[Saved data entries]
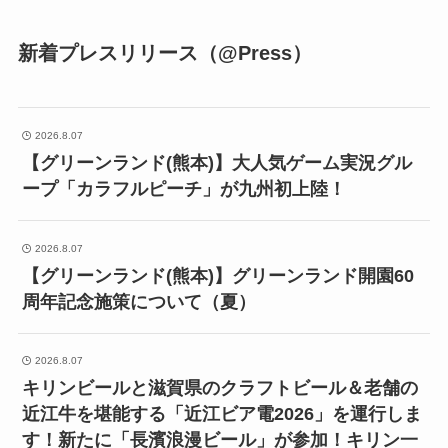
新着プレスリリース（@Press）
2026.8.07
【グリーンランド(熊本)】大人気ゲーム実況グル
ープ「カラフルピーチ」が九州初上陸！
2026.8.07
【グリーンランド(熊本)】グリーンランド開園60
周年記念施策について（夏）
2026.8.07
キリンビールと滋賀県のクラフトビール＆老舗の
近江牛を堪能する「近江ビア電2026」を運行しま
す！新たに「長濱浪漫ビール」が参加！キリン一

■ **WHAT IS NEEDED**: Return the count of lines in the entries above that include the word "グリーンランド", without any added text.

■ **REPLY**: 2